Architecture is designed for a climate but experienced in weather. The same building reads differently in every season, and the season it was designed for is not always the season that suits it best.
A colonnaded facade that was drawn for a southern sun becomes something else entirely under a grey northern sky. The shadows that were supposed to give it depth are absent. The stone that would have glowed amber in heat looks cold and institutional in low winter light. The building is not worse. It is simply not the building its architect imagined, because the climate the drawings assumed has not arrived.
The reverse also happens. A building designed for a temperate, overcast country, with modest windows and deep reveals calibrated for diffuse northern light, can be overwhelming in full Mediterranean sun. The interiors go dark at the wrong hours. The deep eaves that were meant to shelter become obstructions. What was sensitive in one context becomes a misread in another.
Seasonal change is the long version of this. A garden building that barely registers in summer, when it sits behind the fullness of the planting, becomes the dominant element in winter when everything around it has gone back. A glazed structure that reads as greenhouse in July reads as lantern in December. The building has not changed. The context around it has.

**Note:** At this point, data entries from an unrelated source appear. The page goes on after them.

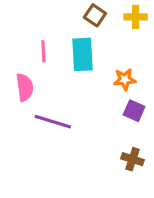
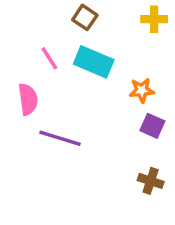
brown square: (95, 15) -> (85, 17), moved
pink line: (43, 51) -> (49, 58), turned -30
cyan rectangle: (82, 54) -> (94, 62), turned -64

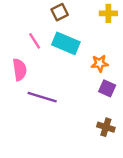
brown square: (85, 17) -> (60, 12), turned 30

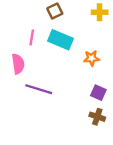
pink line: (35, 41) -> (32, 37), turned 42
purple square: (107, 88) -> (98, 93), moved

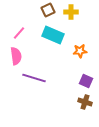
yellow cross: (100, 12) -> (71, 12), moved
pink line: (32, 37) -> (19, 33), moved, turned 32

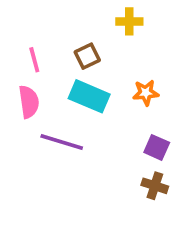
brown square: (48, 10) -> (87, 56), moved
pink line: (19, 33) -> (34, 60), turned -56
cyan rectangle: (53, 35) -> (89, 96), moved

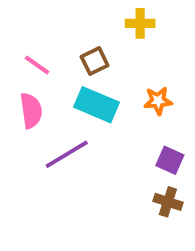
pink line: (34, 60) -> (37, 65), turned -40
purple line: (62, 142) -> (67, 154), turned -48

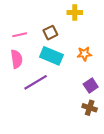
pink line: (37, 65) -> (20, 35), turned -48
purple square: (170, 160) -> (91, 86), turned 32

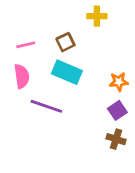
orange star: (84, 54) -> (119, 82), moved
purple line: (36, 82) -> (46, 106), turned 50

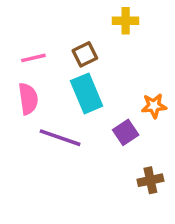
cyan rectangle: (67, 72) -> (87, 93), turned 44
purple square: (117, 110) -> (126, 132), moved
brown cross: (116, 139) -> (150, 180), turned -30

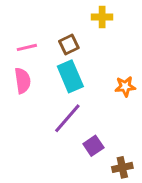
purple square: (126, 132) -> (93, 146), moved
purple line: (60, 138) -> (67, 118), moved, turned -68
brown cross: (150, 180) -> (122, 167), moved

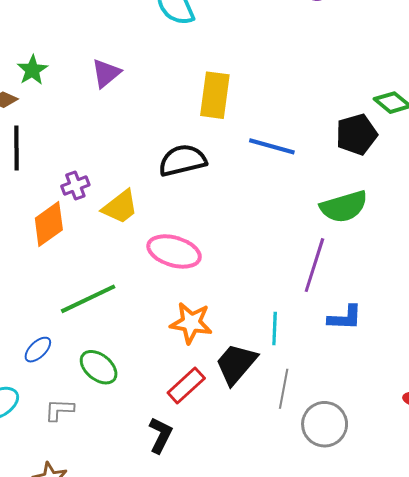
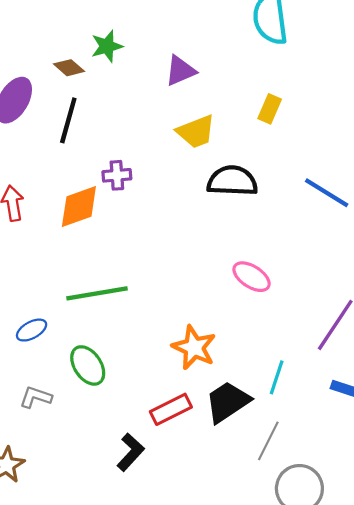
yellow rectangle: (215, 95) -> (270, 109), moved, size x0.6
yellow trapezoid: (120, 207) -> (196, 132), moved
pink ellipse: (174, 251) -> (252, 277), moved, size x0.7

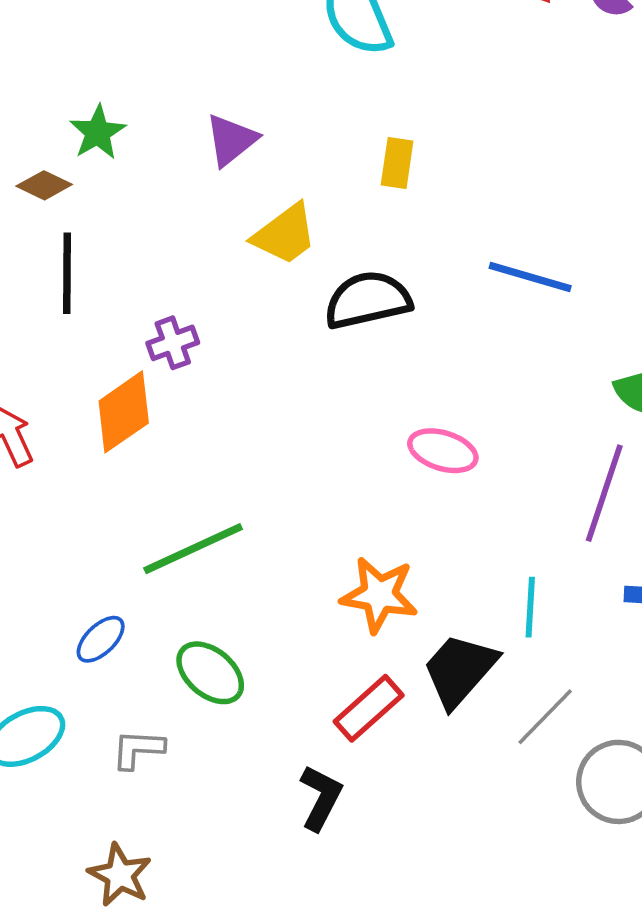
gray line: (268, 441) -> (545, 717), turned 33

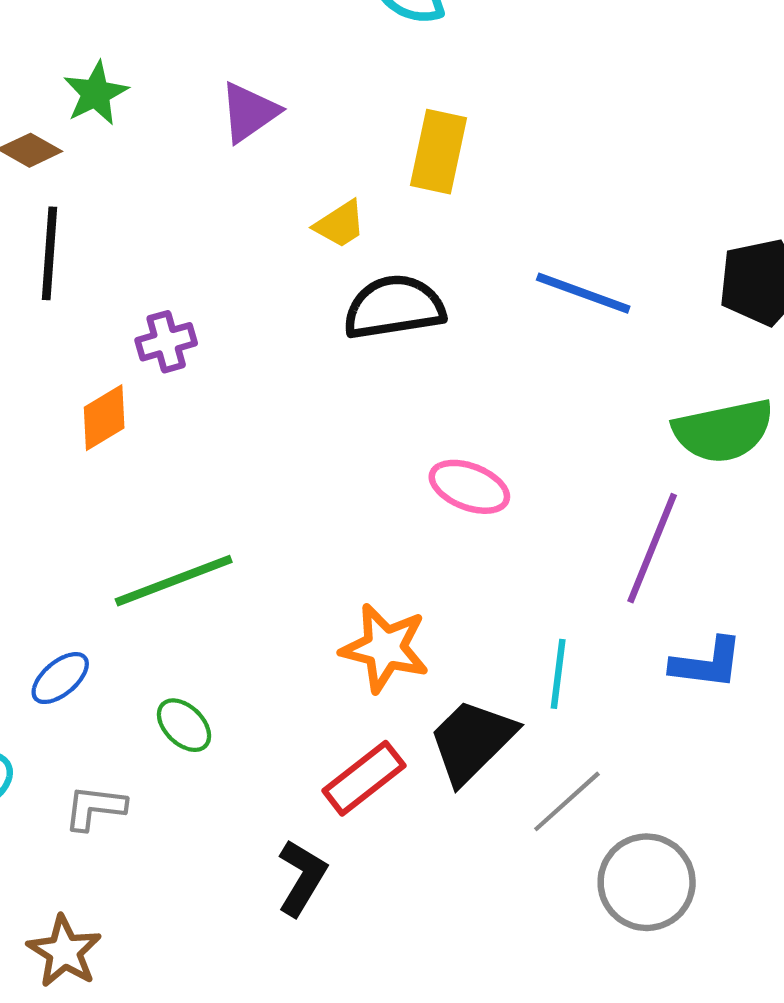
yellow rectangle: (397, 163) -> (438, 152), size x1.4
yellow trapezoid: (285, 234) -> (340, 224), moved, size x0.7
orange diamond: (124, 412) -> (104, 418), size x0.7
green ellipse: (210, 673) -> (184, 725), size x0.7

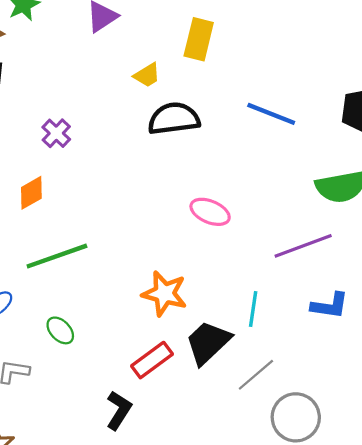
purple cross: (166, 342) -> (56, 133), turned -32
orange diamond: (104, 418) -> (31, 193), moved
purple line: (652, 548) -> (303, 246), turned 46

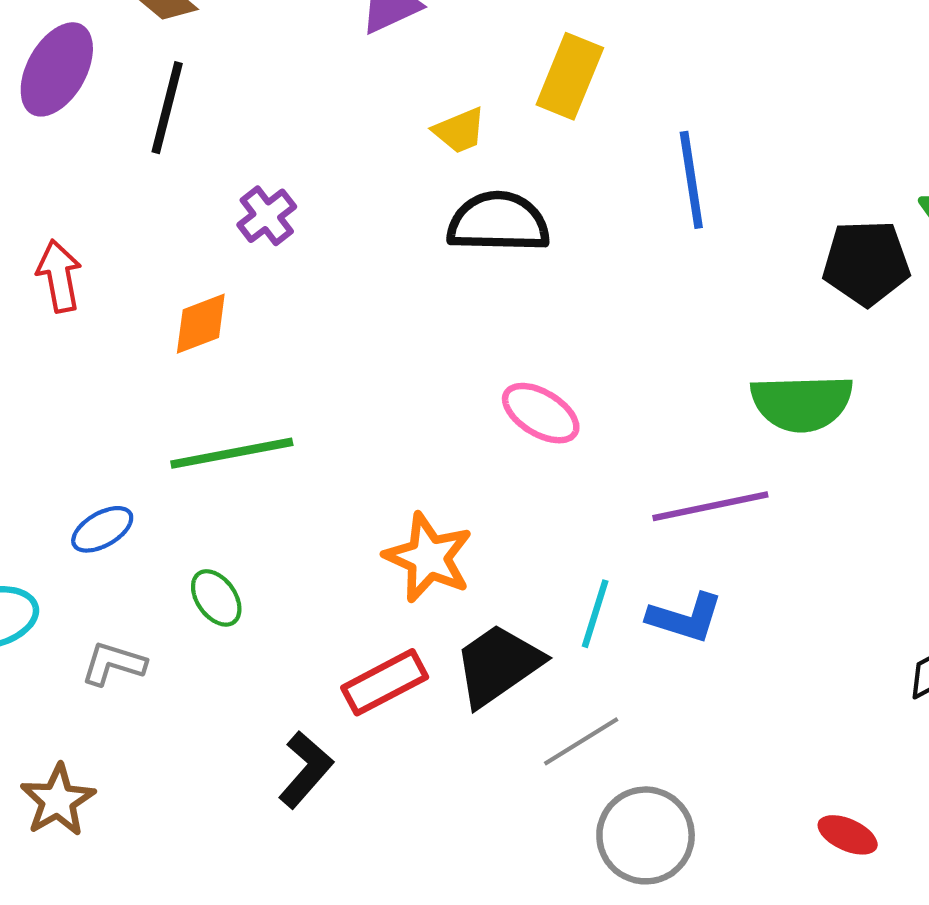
blue line: (271, 114) -> (691, 180), moved, turned 51
blue L-shape: (330, 306) -> (685, 618), moved

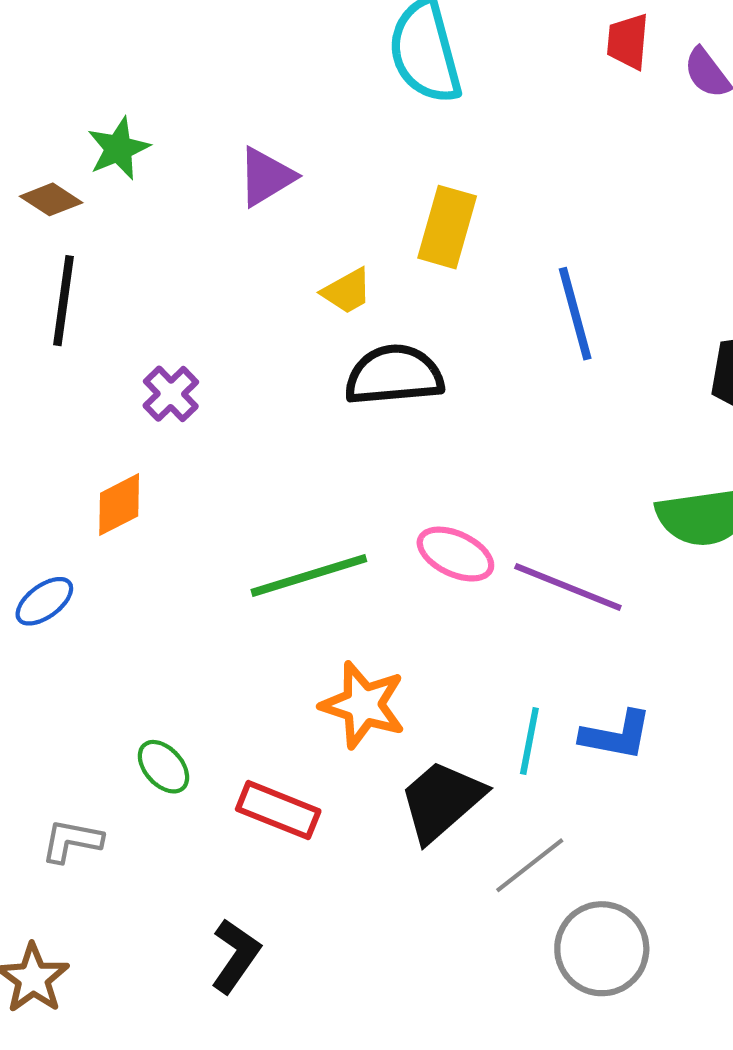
green line: (232, 453) -> (309, 575), moved
purple line: (710, 506) -> (568, 587), moved, turned 40
blue ellipse: (102, 529) -> (44, 601), moved
red rectangle: (385, 682) -> (278, 810), moved, turned 56
black L-shape: (306, 770) -> (235, 956), moved

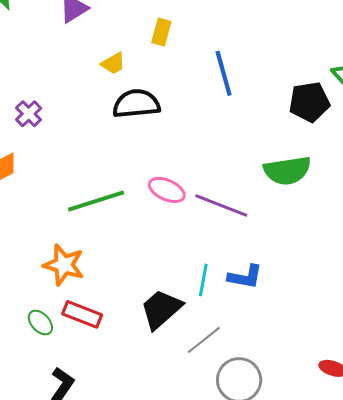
yellow rectangle: (447, 227) -> (161, 32), size x0.7
orange star: (363, 705) -> (64, 265), moved
green ellipse: (163, 767) -> (40, 323), moved

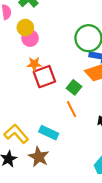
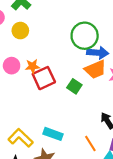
pink circle: (30, 38) -> (12, 66), moved
orange line: (72, 109) -> (90, 144), moved

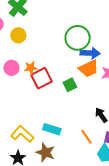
green square: (74, 86) -> (70, 85), turned 32

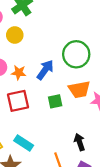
blue arrow: (90, 53) -> (45, 70), moved, turned -72
red square: (42, 78) -> (18, 101), moved

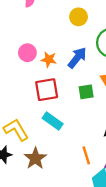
yellow circle: (15, 35) -> (79, 17), moved
cyan rectangle: (24, 143) -> (53, 121), moved

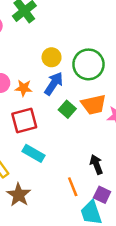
yellow circle: (79, 17) -> (52, 57), moved
green square: (86, 92) -> (67, 109), moved, turned -35

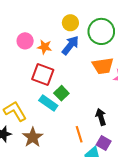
green square: (67, 109) -> (61, 93), moved
red square: (24, 120) -> (43, 74), turned 30

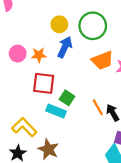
orange line: (79, 134) -> (98, 107), moved

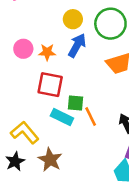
green square: (67, 98) -> (75, 103), turned -32
orange line: (98, 107) -> (91, 116), moved

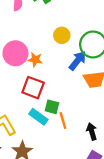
blue arrow: (77, 45) -> (78, 61), moved
pink circle: (23, 49) -> (15, 53), size x1.5

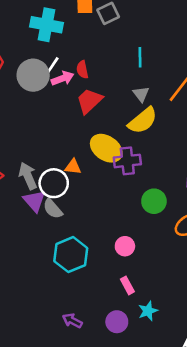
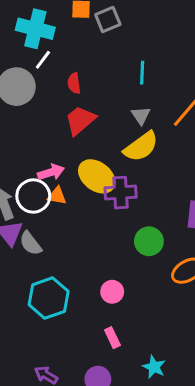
white line: (53, 65) -> (43, 60), moved
pink arrow: (63, 78) -> (51, 172), moved
white circle: (54, 183) -> (33, 196), moved
cyan star: (148, 311) -> (154, 367), moved, turned -30

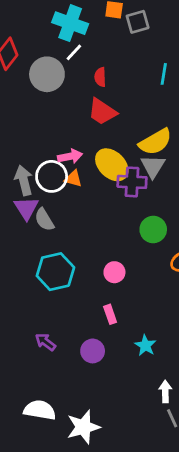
gray triangle: (141, 116) -> (153, 166), moved, size x1.4
red trapezoid: (80, 120) -> (102, 112), turned -112

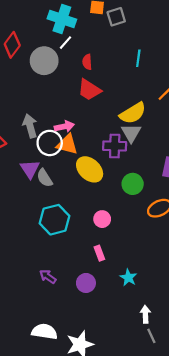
yellow ellipse: (112, 165) -> (90, 169), moved
orange triangle: (73, 179) -> (67, 144), size x1.5
gray arrow: (24, 180) -> (30, 126), moved

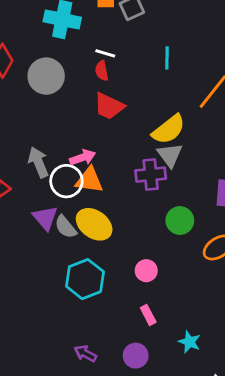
white line: (65, 43) -> (105, 53), moved, turned 72
yellow ellipse: (90, 169) -> (94, 224), moved

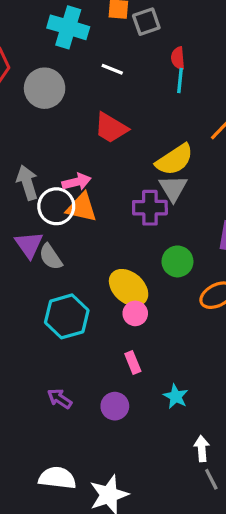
red semicircle: (102, 71) -> (178, 58), moved
yellow ellipse: (94, 224) -> (129, 288), moved

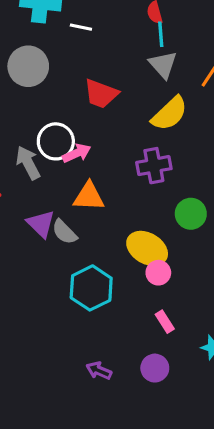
white line: (112, 69) -> (81, 27), moved
gray triangle: (173, 188) -> (163, 65), moved
white circle: (56, 206) -> (56, 141), moved
orange triangle: (82, 208) -> (89, 197), moved

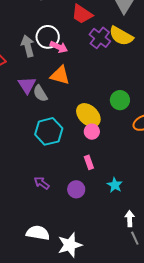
yellow semicircle: (170, 114) -> (121, 36), turned 60
pink arrow: (77, 153) -> (59, 47), turned 36
purple cross: (154, 166) -> (100, 38), moved, turned 35

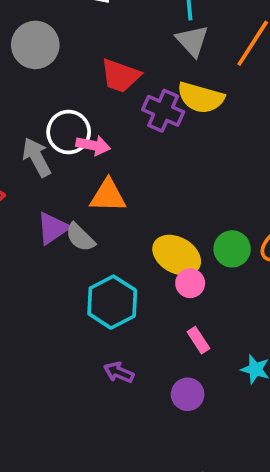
purple triangle: (27, 85) -> (53, 228), turned 42
green circle: (120, 100) -> (232, 249), moved
purple arrow: (42, 183) -> (119, 372), moved

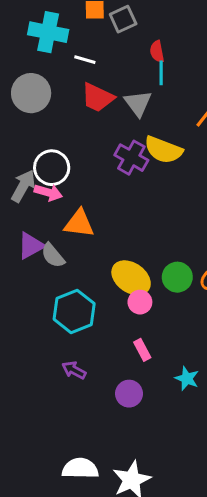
gray triangle: (192, 41) -> (138, 103), moved
red trapezoid: (120, 76) -> (98, 98), moved
pink arrow: (93, 145) -> (48, 192), moved
gray arrow: (37, 157) -> (23, 186), turned 52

Editorial photography of architecture is almost always made in a single season, often in the season most flattering to the brief. What it misses is the character that emerges in the other three. A building's truest argument about itself is the one it makes in the season nobody planned to photograph it in, when its relationship to the light and the landscape is something its designers may not have anticipated and its owners may not have noticed until someone stood outside with a camera on a morning in February.